Mannequins « plus size »: pourquoi la Fashion Week 2024 rétropédale

5 novembre 2024 · Melissa N'Dila

Moins de 1% des silhouettes ayant défilé durant le mois de la mode en septembre dernier dépassaient la taille S. Les créateurs de mode qui encensaient les formes curvy hier glorifient à nouveau les filiformes. Comment expliquer ce virage à 360 degrés et quels en sont les impacts sur la société? Analyse.

Jeudi 26 septembre. Alors que le temps à Paris assombrie nuages et humeurs, une lumière inattendue irradie au sein du Palais de Tokyo: « Rick Owens est revenu à ses racines! », se réjouit le public. Sa collection printemps-été 2025 déballée à la Fashion Week, a embrassé ce qui a fait sa renommée des débuts: une palette gothique, une aura poétique, et de l’avant-gardisme. Beaucoup d’avant-gardisme dispersé dans les moindres détails de ses tenues à l’image d’une audace tout aussi visible sur les silhouettes choisies. Dans ce vestiaire estival en effet, 19 des 56 looks sont portés par des mannequins dits « grandes tailles ». Au coeur des podiums de la capitale française, cette saison, Rick Owens est le seul à en avoir présentées autant.
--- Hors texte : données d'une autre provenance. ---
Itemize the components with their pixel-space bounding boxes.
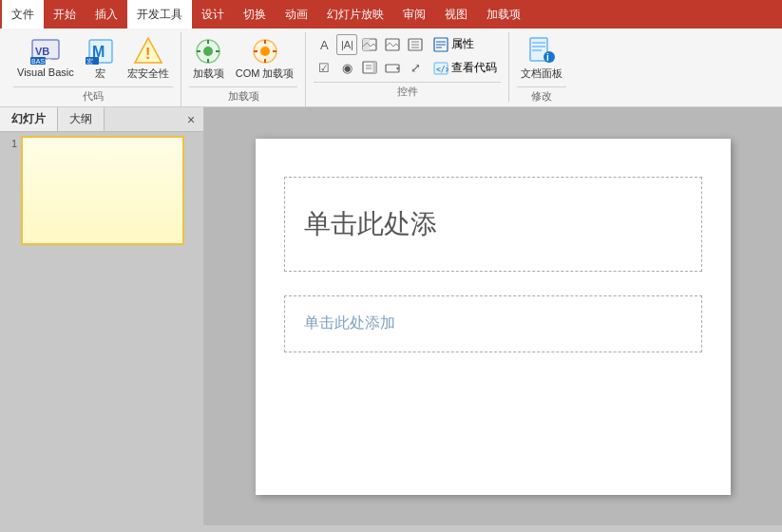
tab-slides[interactable]: 幻灯片 xyxy=(0,107,58,131)
main-area: 幻灯片 大纲 × 1 单击此处添 xyxy=(0,107,782,525)
svg-rect-30 xyxy=(363,62,373,73)
svg-point-11 xyxy=(203,47,213,56)
menu-item-animation[interactable]: 动画 xyxy=(276,0,317,28)
scroll-icon[interactable] xyxy=(405,34,426,55)
controls-icons: A |A| ☑ ◉ xyxy=(314,34,426,78)
sidebar: 幻灯片 大纲 × 1 xyxy=(0,107,204,525)
menu-item-slideshow[interactable]: 幻灯片放映 xyxy=(317,0,393,28)
properties-button[interactable]: 属性 xyxy=(429,34,501,54)
tab-outline[interactable]: 大纲 xyxy=(58,107,105,131)
menu-item-file[interactable]: 文件 xyxy=(2,0,44,28)
svg-text:!: ! xyxy=(145,46,150,62)
document-panel-button[interactable]: i 文档面板 xyxy=(517,34,566,83)
addin-button[interactable]: 加载项 xyxy=(189,34,228,83)
menu-bar: 文件 开始 插入 开发工具 设计 切换 动画 幻灯片放映 审阅 视图 加载项 xyxy=(0,0,782,28)
image2-icon[interactable] xyxy=(382,34,403,55)
slide-thumbnail[interactable] xyxy=(21,136,184,245)
slide-canvas: 单击此处添 单击此处添加 xyxy=(256,139,731,495)
modify-group-label: 修改 xyxy=(517,86,566,106)
radio-icon[interactable]: ◉ xyxy=(336,57,357,78)
macro-icon: M 宏 xyxy=(86,36,116,66)
content-area: 单击此处添 单击此处添加 xyxy=(204,107,782,525)
ribbon-group-modify: i 文档面板 修改 xyxy=(509,32,574,106)
menu-item-design[interactable]: 设计 xyxy=(192,0,234,28)
ribbon-group-controls: A |A| ☑ ◉ xyxy=(306,32,509,102)
svg-text:VB: VB xyxy=(35,46,49,57)
svg-text:宏: 宏 xyxy=(86,58,93,65)
macro-security-label: 宏安全性 xyxy=(127,66,169,81)
listbox-icon[interactable] xyxy=(359,57,380,78)
com-addin-icon xyxy=(250,36,280,66)
svg-rect-45 xyxy=(532,49,542,51)
controls-group-label: 控件 xyxy=(314,82,501,102)
macro-security-button[interactable]: ! 宏安全性 xyxy=(124,34,173,83)
macro-security-icon: ! xyxy=(133,36,163,66)
ribbon-group-code: VB BASIC Visual Basic M 宏 xyxy=(6,32,181,106)
title-placeholder-text: 单击此处添 xyxy=(304,206,437,242)
subtitle-placeholder-text: 单击此处添加 xyxy=(304,314,395,333)
view-code-icon: </> xyxy=(433,61,448,76)
svg-text:BASIC: BASIC xyxy=(31,58,51,65)
svg-text:</>: </> xyxy=(436,66,448,74)
checkbox-icon[interactable]: ☑ xyxy=(314,57,334,78)
svg-rect-43 xyxy=(532,42,545,44)
view-code-label: 查看代码 xyxy=(451,60,497,76)
menu-item-devtools[interactable]: 开发工具 xyxy=(127,0,192,28)
toggle-icon[interactable]: ⤢ xyxy=(405,57,426,78)
ribbon-group-addins: 加载项 COM 加载项 xyxy=(181,32,307,106)
properties-icon xyxy=(433,37,448,52)
com-addin-label: COM 加载项 xyxy=(236,66,295,81)
textbox2-icon[interactable]: |A| xyxy=(336,34,357,55)
vba-label: Visual Basic xyxy=(17,66,74,78)
slide-thumb-inner xyxy=(23,138,182,243)
com-addin-button[interactable]: COM 加载项 xyxy=(232,34,298,83)
menu-item-insert[interactable]: 插入 xyxy=(86,0,127,28)
side-buttons: 属性 </> 查看代码 xyxy=(429,34,501,78)
sidebar-tabs: 幻灯片 大纲 × xyxy=(0,107,203,132)
code-group-label: 代码 xyxy=(13,86,173,106)
properties-label: 属性 xyxy=(451,36,474,52)
menu-item-view[interactable]: 视图 xyxy=(435,0,477,28)
vba-icon: VB BASIC xyxy=(30,36,61,66)
addins-group-label: 加载项 xyxy=(189,86,298,106)
subtitle-placeholder[interactable]: 单击此处添加 xyxy=(284,295,702,352)
svg-rect-44 xyxy=(532,46,545,48)
svg-rect-31 xyxy=(373,62,376,73)
addin-icon xyxy=(193,36,223,66)
document-panel-icon: i xyxy=(526,36,557,66)
addin-label: 加载项 xyxy=(193,66,224,81)
document-panel-label: 文档面板 xyxy=(521,66,563,81)
menu-item-addins[interactable]: 加载项 xyxy=(477,0,530,28)
svg-text:i: i xyxy=(546,52,549,63)
slide-panel: 1 xyxy=(0,132,203,525)
visual-basic-button[interactable]: VB BASIC Visual Basic xyxy=(13,34,78,80)
slide-item-1[interactable]: 1 xyxy=(4,136,200,245)
svg-point-17 xyxy=(260,47,270,56)
text-box-icon[interactable]: A xyxy=(314,34,334,55)
view-code-button[interactable]: </> 查看代码 xyxy=(429,58,501,78)
combobox-icon[interactable] xyxy=(382,57,403,78)
menu-item-transition[interactable]: 切换 xyxy=(234,0,276,28)
slide-number: 1 xyxy=(4,138,17,149)
macro-label: 宏 xyxy=(95,66,105,81)
menu-item-review[interactable]: 审阅 xyxy=(393,0,435,28)
macro-button[interactable]: M 宏 宏 xyxy=(82,34,120,83)
sidebar-close-button[interactable]: × xyxy=(182,111,200,128)
menu-item-home[interactable]: 开始 xyxy=(44,0,86,28)
svg-point-46 xyxy=(544,51,555,63)
ribbon: VB BASIC Visual Basic M 宏 xyxy=(0,28,782,107)
image-icon[interactable] xyxy=(359,34,380,55)
title-placeholder[interactable]: 单击此处添 xyxy=(284,177,702,272)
Le geste du Yankee a d’autant plus été salué qu’il a tranché avec l’extrême minceur imposée par ses pairs. Parmi plus de 3000 tenues vues durant cette semaine de la mode, un maigre 1,7 % a surpassé la taille S. Un constat préoccupant qui n’a d’ailleurs épargné aucune capitale de la mode, poussant les experts du domaine à tirer la sonnette d’alarme:

Nous assistons à un retour inquiétant de mannequins minces à l’extrême.

Vogue Business

C’est ce qu’ils avertissent dans le nouveau rapport sur l’inclusivité publié par Vogue Business mardi 7 octobre. D’après le magazine, Paris, mais aussi Londres, Milan et New York ont à l’unisson privilégié, pour le printemps-été 2025, les corps filiformes aux formes curvy. Avec des chiffres saisissants: « Sur les 8763 looks de 208 défilés et présentations, 0,8 % étaient de taille ‘plus' ». Il y a pourtant encore peu, la mode défilait avec fierté dans les rangs du body-positivisme. Qu’a-t-il bien pu se passer?

Diversité faussée

Né à la fin des années 1990, le mouvement a d’abord vu le jour aux Etats-Unis, dans une volonté de déconstruire les standards de beauté restrictifs. L’idée: mettre en lumière la diversité des corps. Avec l’avènement des réseaux sociaux dans les années 2010, le body-positivisme a pris une ampleur inédite, venue sauver une génération aux prises avec l’obsession de l’apparence normée qui dévorait toujours mieux ces plateformes. Historiquement ancrée dans des canons rigides, l’univers du luxe visant à séduire la jeunesse a soudainement emboîté le pas de ce militantisme. Dès 2018 alors, d’éminentes griffes telles que Savage x Fenty, la marque de lingerie de Rihanna, ont marqué les esprits avec de piquantes campagnes portant aux nues les tailles XL et les femmes enceintes. Du jamais vu à l’époque.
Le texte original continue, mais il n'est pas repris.